138 Iowa 479 | Iowa | 1908

McClain, J.

'On September 4, 1903, one Henry Principal executed and delivered to the defendant a promissory note for $3,500, payable on or before April 1, 1906. The note was payable by its terms to the order of defendant, and was in the usual form of negotiable promissory notes, save that on the back were written at the time of its execution these words: “ This note is secured by purchase money mortgage on one hundred and sixty acres of land in Guthrie County, Iowa, and payee herein agrees to look to mortgage security for payment of this note.” On November 20, 1903, in connection with some exchange of property between defendant and the firm of Osgood, Allison & Son, of which plaintiff was a member, a written contract was entered into, under which the defendant bound himself to assign and indorse over to said firm the note above described by signing his name on the back thereof, and to execute to [said firm] a written assignment of the mortgage which secures said note.” In accordance with this agreement, defendant indorsed the note in blank and delivered it to the firm of Osgood, Allison & Son, and by that firm it was subsequently transferred to plaintiff. On February 27, 1905, at a sale on foreclosure under the mortgage, the sum of $2,500 was realized from the property, which amount was credited on *481the note, and this action is to recover the balance with interest.

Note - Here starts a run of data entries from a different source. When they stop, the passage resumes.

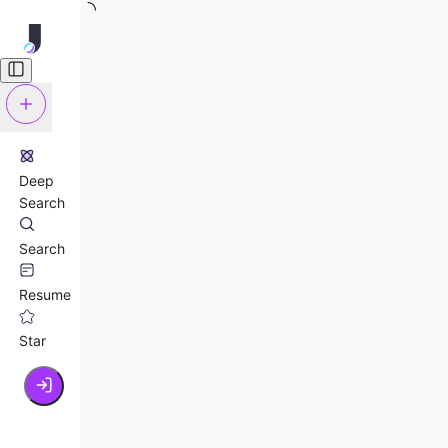
Deep
Search
Search
Resume
Star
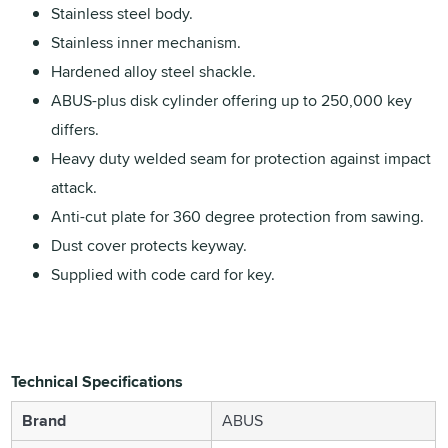
Stainless steel body.
Stainless inner mechanism.
Hardened alloy steel shackle.
ABUS-plus disk cylinder offering up to 250,000 key
differs.
Heavy duty welded seam for protection against impact
attack.
Anti-cut plate for 360 degree protection from sawing.
Dust cover protects keyway.
Supplied with code card for key.
Technical Specifications
Brand
ABUS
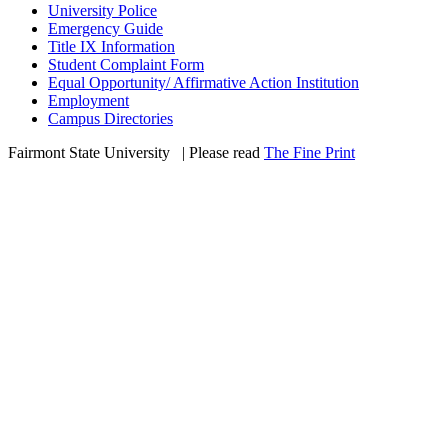
University Police
Emergency Guide
Title IX Information
Student Complaint Form
Equal Opportunity/ Affirmative Action Institution
Employment
Campus Directories
Fairmont State University
©
| Please read
The Fine Print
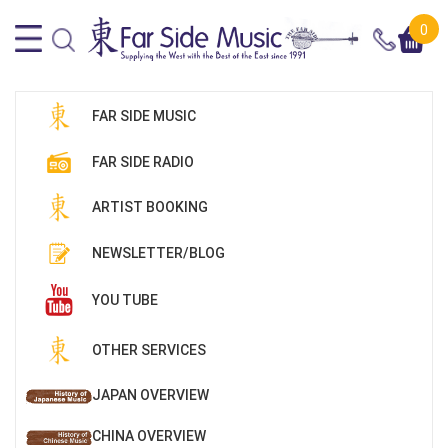
0
FAR SIDE MUSIC
FAR SIDE RADIO
ARTIST BOOKING
NEWSLETTER/BLOG
YOU TUBE
OTHER SERVICES
JAPAN OVERVIEW
CHINA OVERVIEW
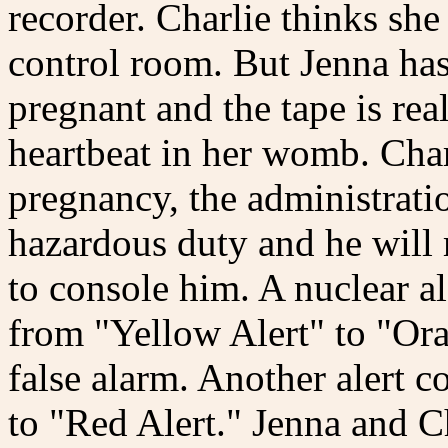
recorder. Charlie thinks she
control room. But Jenna has 
pregnant and the tape is rea
heartbeat in her womb. Charl
pregnancy, the administratio
hazardous duty and he will 
to console him. A nuclear al
from "Yellow Alert" to "Ora
false alarm. Another alert c
to "Red Alert." Jenna and Ch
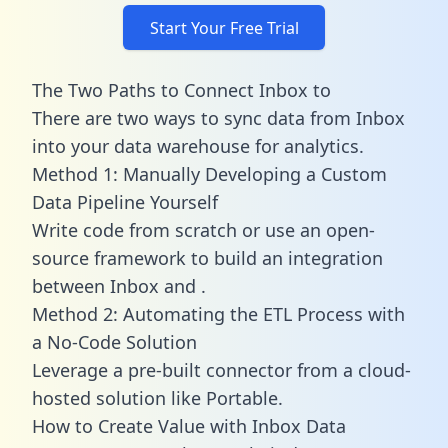
Start Your Free Trial
The Two Paths to Connect Inbox to
There are two ways to sync data from Inbox
into your data warehouse for analytics.
Method 1: Manually Developing a Custom
Data Pipeline Yourself
Write code from scratch or use an open-
source framework to build an integration
between Inbox and .
Method 2: Automating the ETL Process with
a No-Code Solution
Leverage a pre-built connector from a cloud-
hosted solution like Portable.
How to Create Value with Inbox Data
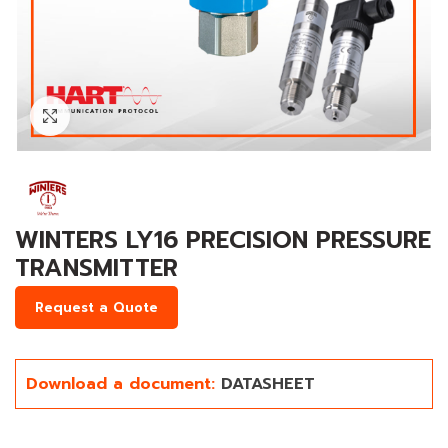
Click to enlarge
WINTERS LY16 PRECISION PRESSURE
TRANSMITTER
Request a Quote
Download a document:
DATASHEET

The stipulation written on the back of the note at the time of its execution became a part of it. Heaton v. Ainley, 108 Iowa, 112; Elmore v. Higgins, 20 Iowa, 250; Bonewell v. Jacobson, 130 Iowa, 170. The instrument was thereby rendered nonnegotiable. Nevertheless by the indorsement thereof defendant assumed an obligation to his indorsee or any subsequent holder to pay the amount due as provided in the instrument, according to its tenor. Negotiable Instruments Act, 29th General Assembly, chapter 130, Code Supp. 1902, section 3060-a66. Prior to the passage of the Negotiable Instruments Act, this court held that the indorse^, of a nonnegotiable instrument became liable to his indorsee, or a subsequent holder, as a maker of the instrument indorsed, no demand or notice being necessary to fix his liability, which was treated as absolute, and not conditional. Hall v. Monohan, 6 Iowa, 216; Billingham v. Bryan, 10 Iowa, 317; Lynch v. Mead, 99 Iowa, 66. But, whatever may be the status under present statutory provisions of a blank indorser of a nonnegotiable note, there is no authority for holding him liable, excepting in accordance with the terms of the instrument as to amount to be paid and condition on which it is to become- payable. He does not assume any greater liability than that of maker of the very instrument which he indorses. As. against the maker, plaintiff could have no relief, save that afforded by resort to the mortgage security. Elmore v. Higgins, 20 Iowa, 250. And the same stipulation, made a part of the note, which thus limited the liability of the maker, also constituted a limitation on the liability of defendant as indorser.

The court erred, therefore, in directing a verdict for plaintiff. Defendant’s motion for a verdict should have been sustained, and judgment rendered in his favor against plaintiff for costs. — Reversed.